Cohen believed time pushed forward at a rapid speed, but with the increased usage of technology we are able to slow our worlds and become virtual beings trapped in our mobile devices. Cohen looked back at his own familial lineage and realized with each new generation various artifacts of information regarding the family was being lost. Cohen goes on to describe how his father attended a school after the Boer war, which was named after the British Monarch at the time. His father’s school had taught values to the children which was to give up most respect to the teachers and reiterating beliefs in the Christian God. However, Cohen is Jewish. His father was segregated from the others during prayer. The year Cohen’s father graduated there was an interesting article in a magazine which said that technology was increasing the advances of face to face contact than in the past.

Various countries were now closer than in the past and the sense of long distances is decreasing in size due to technological advances. This all was believed to lead to world peace and a continued growth of wealth among the world. Cohen makes a valued point stating this is still being negotiated today. What was said in the past is still being said today, but that should not be the case as peace and prosperity should already have happened; just being maintained now. Instead there is still alienation of different groups among the locals, while advancements in technologies can lead to various exclusions and downfalls within the world. Cohen believes with the increase technology we are losing our insights in the bigger picture.

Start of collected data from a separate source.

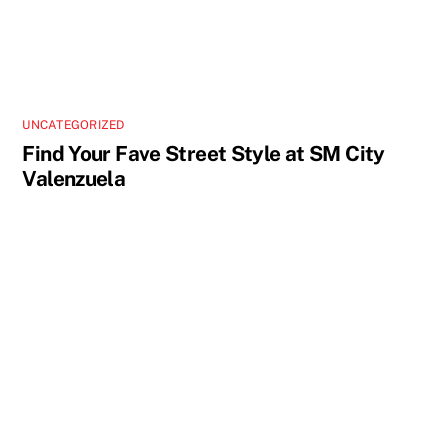
UNCATEGORIZED
Find Your Fave Street Style at SM City
Valenzuela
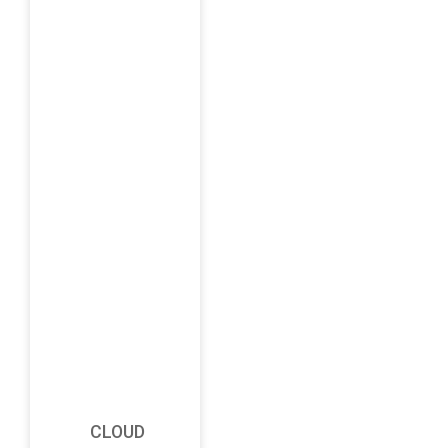
CLOUD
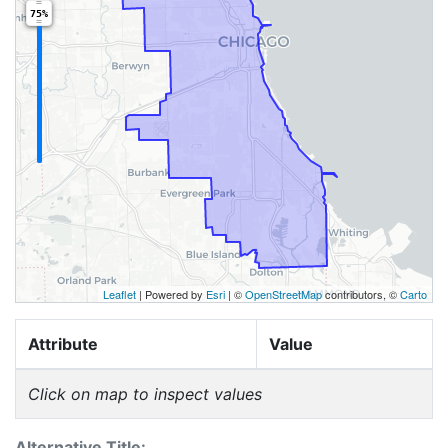
75%
Leaflet
| Powered by
Esri
|
©
OpenStreetMap
contributors, ©
Carto
Attribute
Value
Click on map to inspect values
Alternative Title:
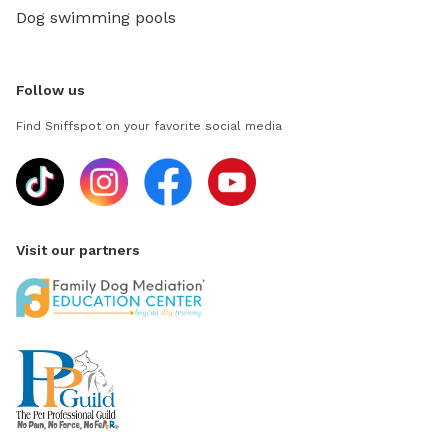
Dog swimming pools
Follow us
Find Sniffspot on your favorite social media
Visit our partners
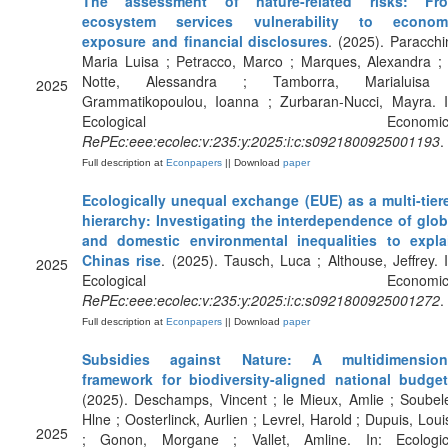
The assessment of nature-related risks: Fr
ecosystem services vulnerability to econom
exposure and financial disclosures
. (2025). Paracchin
Maria Luisa ; Petracco, Marco ; Marques, Alexandra ; 
Notte, Alessandra ; Tamborra, Marialuisa
2025
Grammatikopoulou, Ioanna ; Zurbaran-Nucci, Mayra. I
Ecological Economics
RePEc:eee:ecolec:v:235:y:2025:i:c:s0921800925001193
.
Full description at
Econpapers
|| Download
paper
Ecologically unequal exchange (EUE) as a multi-tier
hierarchy: Investigating the interdependence of glob
and domestic environmental inequalities to expla
Chinas rise
. (2025). Tausch, Luca ; Althouse, Jeffrey. I
2025
Ecological Economics
RePEc:eee:ecolec:v:235:y:2025:i:c:s0921800925001272
.
Full description at
Econpapers
|| Download
paper
Subsidies against Nature: A multidimension
framework for biodiversity-aligned national budge
(2025). Deschamps, Vincent ; le Mieux, Amlie ; Soubele
Hlne ; Oosterlinck, Aurlien ; Levrel, Harold ; Dupuis, Loui
2025
; Gonon, Morgane ; Vallet, Amline. In: Ecologic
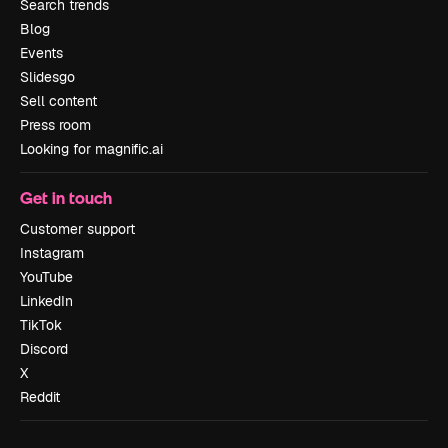
Search trends
Blog
Events
Slidesgo
Sell content
Press room
Looking for magnific.ai
Get in touch
Customer support
Instagram
YouTube
LinkedIn
TikTok
Discord
X
Reddit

Cohen does side with technology advances aiding Global South countries with reducing poverty, but believes we are running in circles with wars and political and religious turmoil’s among groups. Cohen then adds how the internet has allowed for surveillance by the authoritative governments to run rule over its people. This has contributed to the societal downfalls and lack of social well-being. Cohen believes every dilemma we are faced with is nothing more than what were issues in the past. We partake in acts to only understand the meaning behind them later.

Overall, I found this article to be truthful in the fact that we are all affected by historical events, while time is a continuum. I also believe there is a sense we lose some worth in past major historical events and the continued growth of technology contributes to the good and bad attributes of our world. As stated, I think Cohen had valid points with regards to how we as society are constantly going in a circle of time. Repeated events in different contexts are played out by us and only after the event is acted out do we see there is a relation to the past that should have been avoided. I believe we do not understand how our acts affect society until we review what changed and we revalue our own belief systems. This is a part of what we discussed in class as being aware of our own biases as this affects our ways of thinking. How we view a certain topic is based on what we are taught.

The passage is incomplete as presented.